Applied Numerical Linear Algebra by James W. Demmel The book connects theoretical foundations with practical implementations of linear algebra algorithms.
Templates for the Solution of Linear Systems by Richard Barrett, Michael Berry, Tony F. Chan, James Demmel, June M. Donato, Jack Dongarra, Victor Eijkhout, Roldan Pozo, Charles Romine, and Henk van der Vorst This reference provides algorithms and implementation details for solving linear algebra problems.
Fundamentals of Matrix Computations by David S. Watkins The text builds from basic principles to advanced matrix computation methods with practical applications.
🤔 Interesting facts
🔢 Gene H. Golub pioneered many of the algorithms still used today in scientific computing, including the singular value decomposition (SVD) method, which is now crucial in machine learning and data science.

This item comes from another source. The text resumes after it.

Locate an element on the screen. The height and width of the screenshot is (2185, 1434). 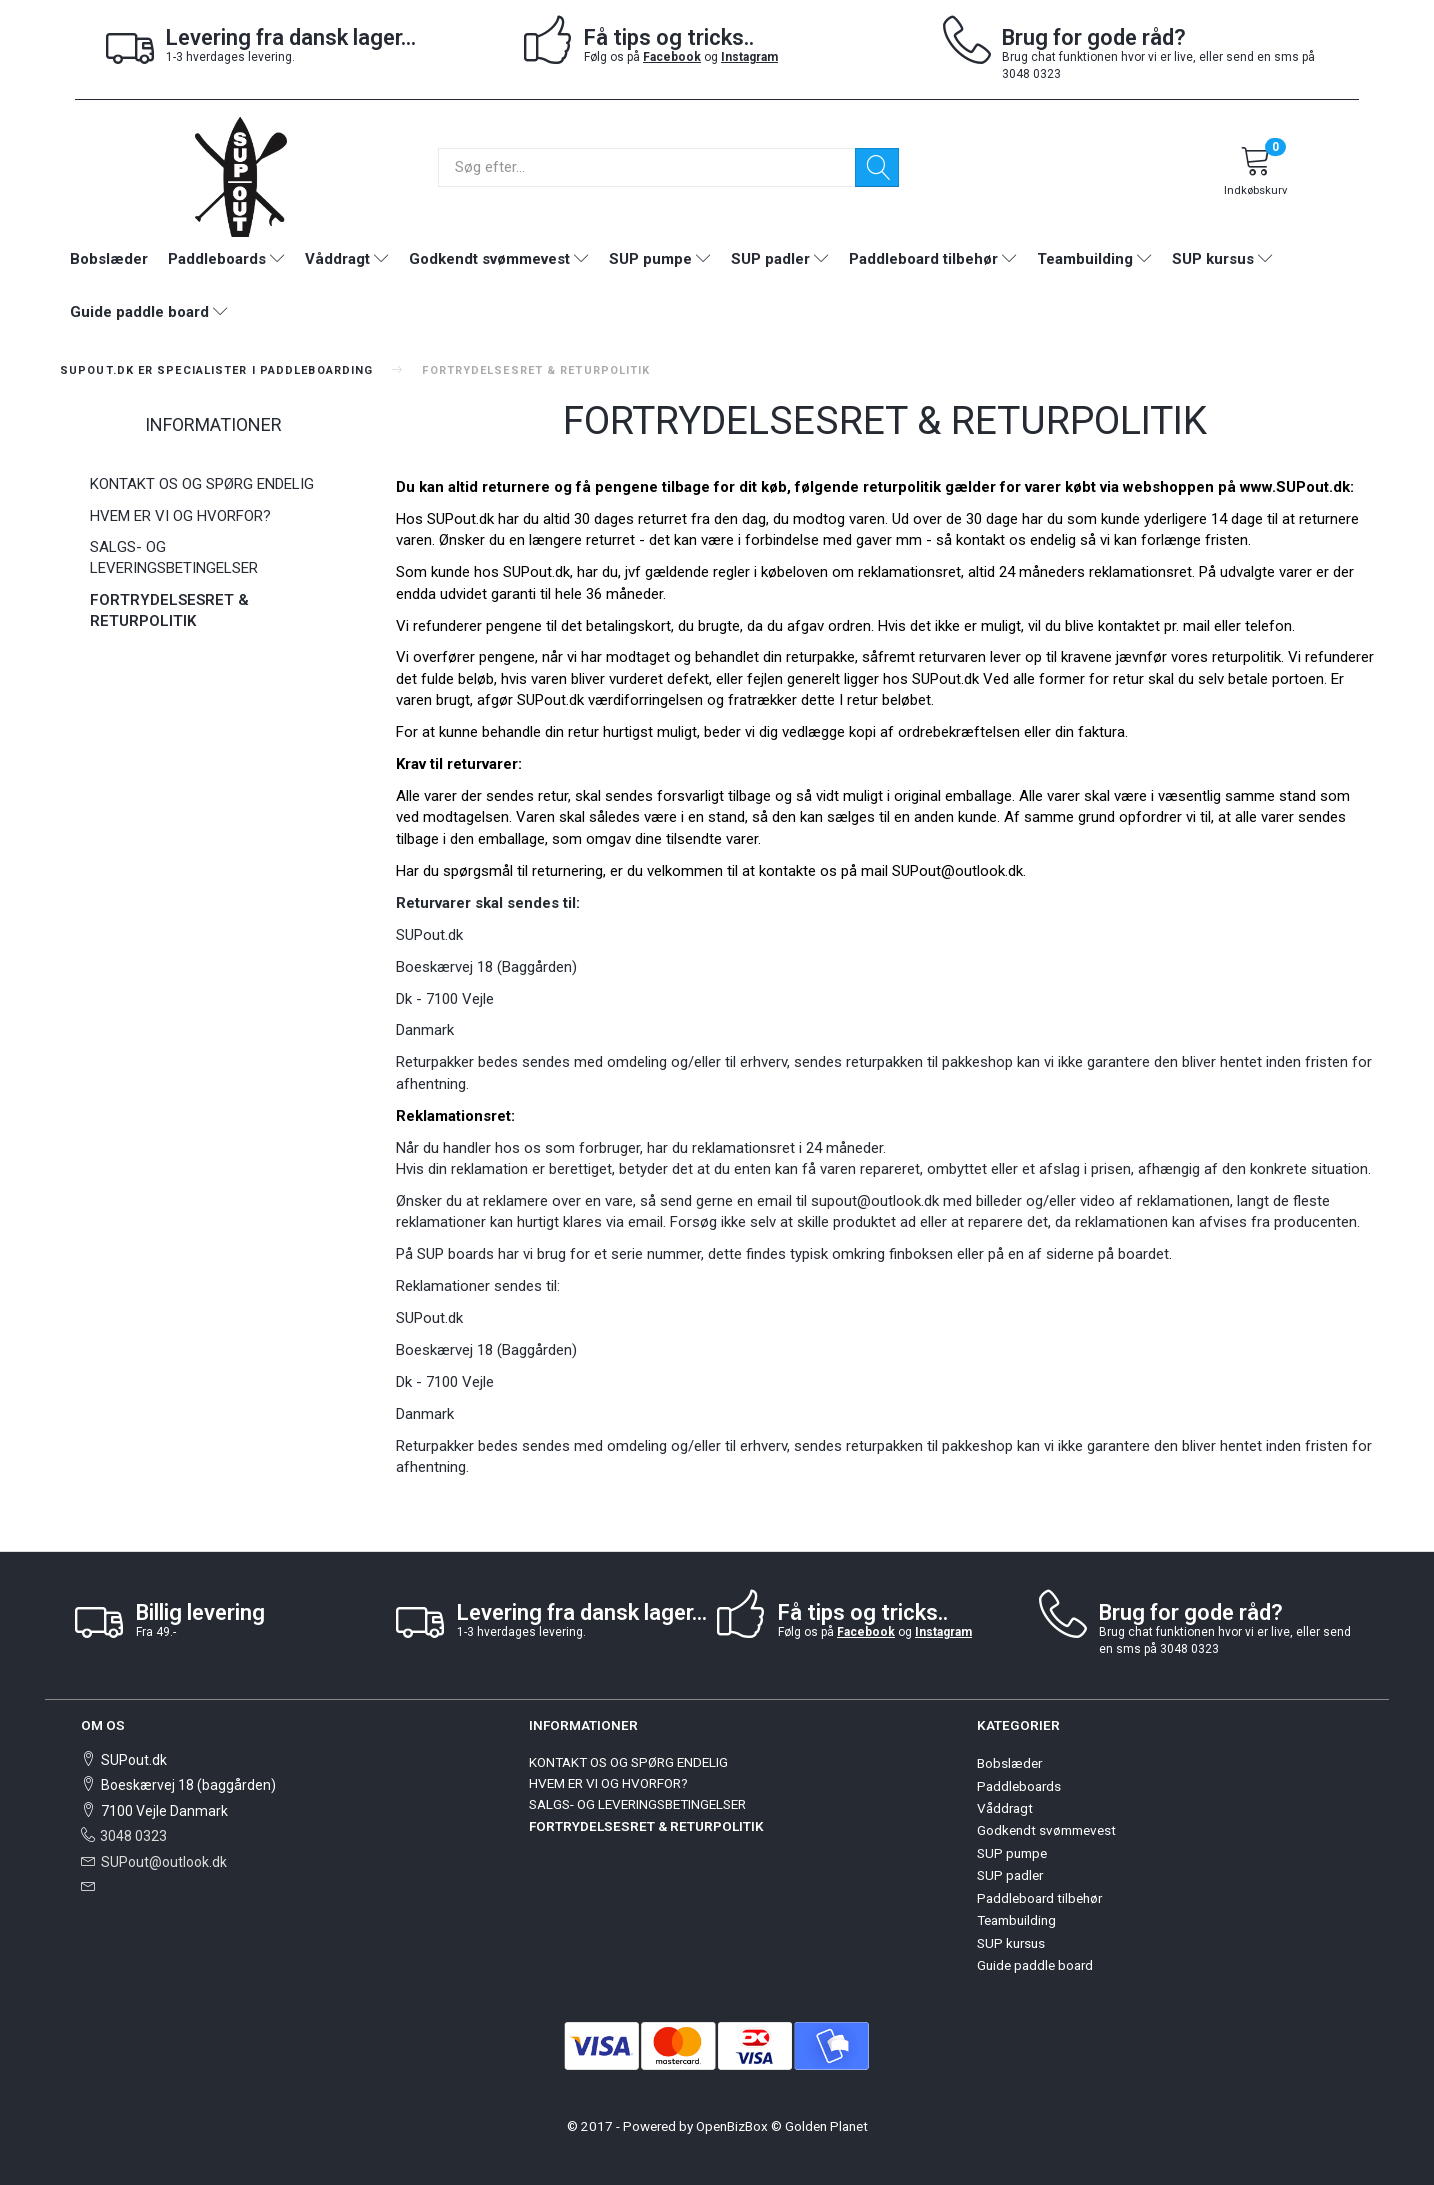 HVEM ER VI OG HVORFOR? is located at coordinates (180, 516).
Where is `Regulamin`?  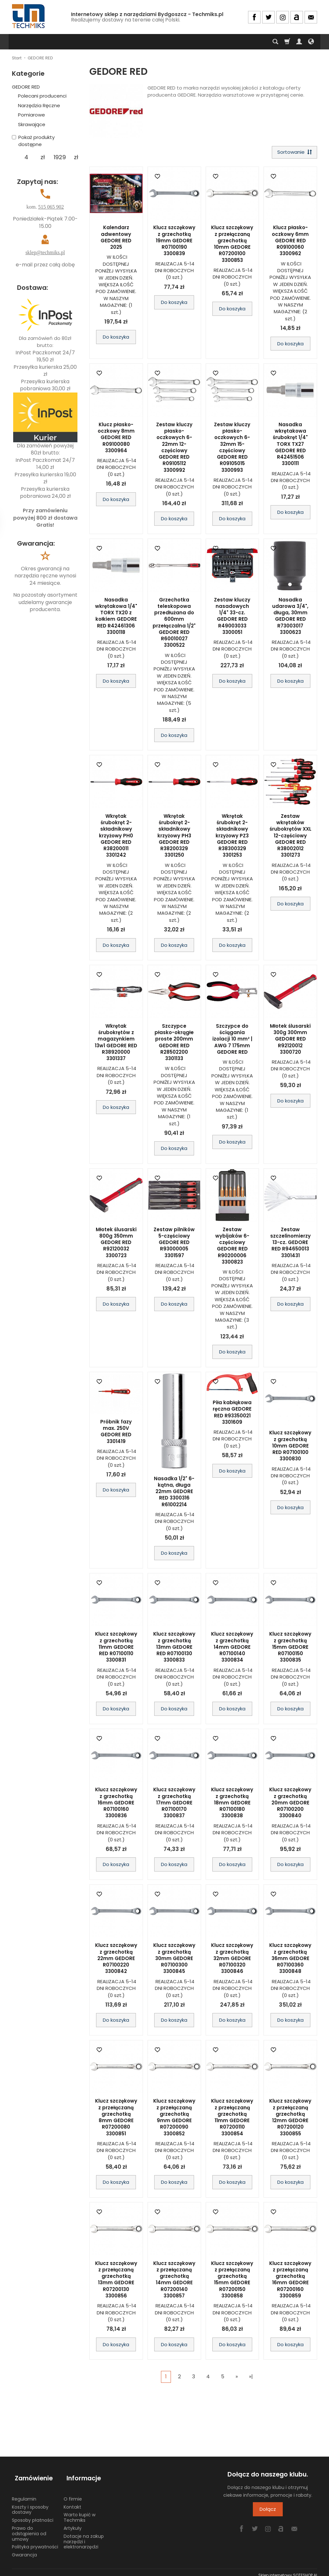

📚 The book became a cornerstone text in numerical linear algebra and influenced generations of computer scientists and mathematicians since its first publication.
💡 Matrix computations, the book's primary focus, form the backbone of modern technologies like Google's PageRank algorithm, facial recognition systems, and Netflix's recommendation engine.
🎓 Golub founded the NA-Digest in 1987, one of the first electronic newsletters in mathematics, which continues to serve the numerical analysis community today.
🌟 The author's impact was so significant that the SIAM (Society for Industrial and Applied Mathematics) established the Gene Golub SIAM Summer School program to train new generations in advanced computational mathematics.